Durrant Pate/Contributor
The United States Federal Reserve today hiked its benchmark interest rate again by a quarter of one percentage point, bringing it to its highest rate in 22 years.
The vote to raise the benchmark rate was unanimous, as the Fed, America’s Central Bank, also signals that it is prepared to do more to tame rising inflation. The decision boosts the Fed’s benchmark interest rate to a range of 5.25 per cent -5.5 per cent.
In a statement, the Fed said that it remained “highly attentive” to inflation risks, noting that it’s Monetary Policy Committee will continue to assess additional information and its implications for monetary policy.

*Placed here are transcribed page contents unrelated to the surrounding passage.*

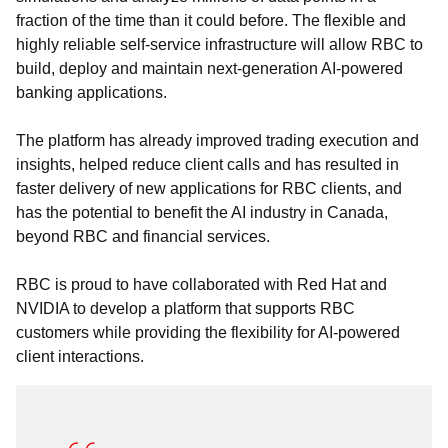
fraction of the time than it could before. The flexible and
highly reliable self-service infrastructure will allow RBC to
build, deploy and maintain next-generation AI-powered
banking applications.
The platform has already improved trading execution and
insights, helped reduce client calls and has resulted in
faster delivery of new applications for RBC clients, and
has the potential to benefit the AI industry in Canada,
beyond RBC and financial services.
RBC is proud to have collaborated with Red Hat and
NVIDIA to develop a platform that supports RBC
customers while providing the flexibility for AI-powered
client interactions.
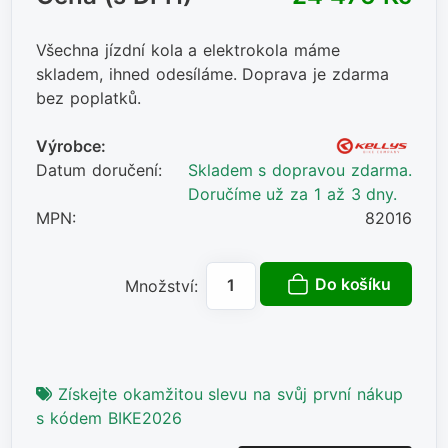
Všechna jízdní kola a elektrokola máme
skladem, ihned odesíláme. Doprava je zdarma
bez poplatků.
Výrobce:
Datum doručení:
Skladem s dopravou zdarma.
Doručíme už za 1 až 3 dny.
MPN:
82016
Do košíku
Množství:
Získejte okamžitou slevu na svůj první nákup
s kódem BIKE2026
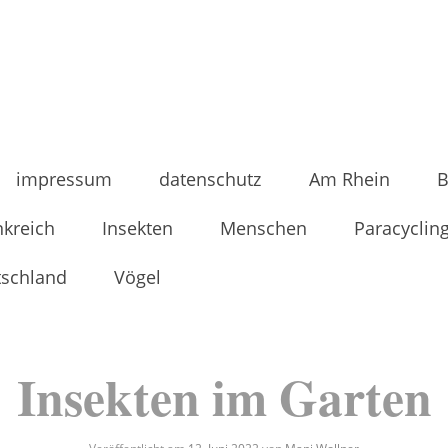
impressum
datenschutz
Am Rhein
B
nkreich
Insekten
Menschen
Paracyclin
tschland
Vögel
Insekten im Garten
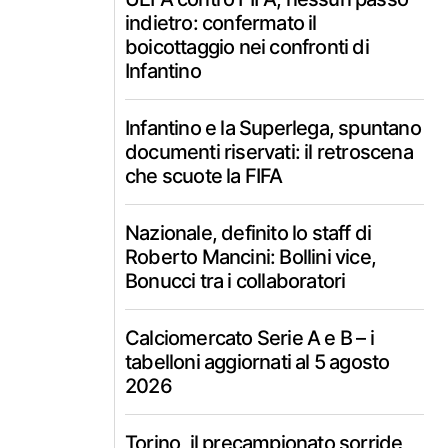
indietro: confermato il
boicottaggio nei confronti di
Infantino
Infantino e la Superlega, spuntano
documenti riservati: il retroscena
che scuote la FIFA
Nazionale, definito lo staff di
Roberto Mancini: Bollini vice,
Bonucci tra i collaboratori
Calciomercato Serie A e B – i
tabelloni aggiornati al 5 agosto
2026
Torino, il precampionato sorride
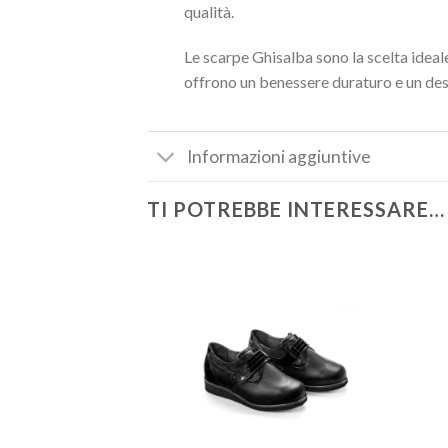
qualità.
Le scarpe Ghisalba sono la scelta ideale 
offrono un benessere duraturo e un des
Informazioni aggiuntive
TI POTREBBE INTERESSARE…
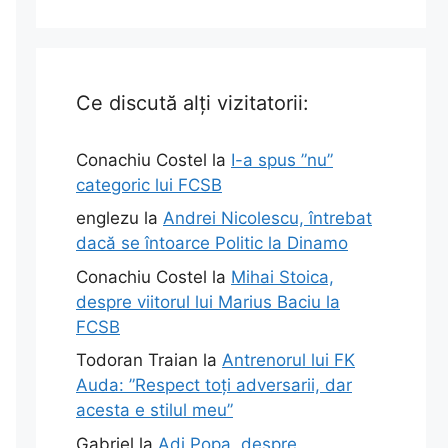
Ce discută alți vizitatorii:
Conachiu Costel
la
I-a spus ”nu”
categoric lui FCSB
englezu
la
Andrei Nicolescu, întrebat
dacă se întoarce Politic la Dinamo
Conachiu Costel
la
Mihai Stoica,
despre viitorul lui Marius Baciu la
FCSB
Todoran Traian
la
Antrenorul lui FK
Auda: ”Respect toți adversarii, dar
acesta e stilul meu”
Gabriel
la
Adi Popa, despre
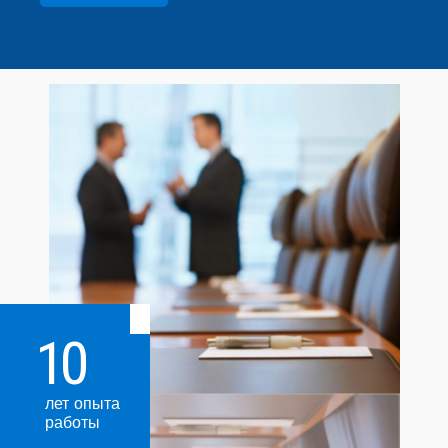
10
лет опыта
работы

Fed’s Monetary Policy Statement
According to the statement, the Fed would look at the data, the cumulative monetary tightening to date and the lags with which interest-rate policy affects the economy “in determining the extent of additional policy firming that may be appropriate” to return inflation to the 2.0 per cent target.
In June, Fed officials penciled in one more 25-basis point hike in addition to today’s move. The Fed has raised interest rates aggressively over the past 16 months to try to get the cost of money high enough to to cool inflation.

However, the Fed contends that it isn’t sure it has got rates high enough, what they say is “restrictive” to growth. The economy has been resilient, alleviating fears of a recession, at least this year.
The statement said economic activity was expanding “at a moderate pace,” a slight upgrade from the “modest pace” seen at the last meeting in June. In the wake of the signs of progress in the June consumer inflation data released earlier this month, many Wall Street economists think today’s rate hike will be the final rate hike of the cycle.
They expressed the view that the economic data over the next six weeks, until the Fed meets again in late September, will convince the central bankers that inflation is coming down and that they can hold rates steady. There will be four major indicators —July and August reports for employment and consumer inflation — before the next Fed meeting in September.
Former top Obama economist, Jason Furman, told MarketWatch that he thinks the terminal rate could be around 6.0 per cent.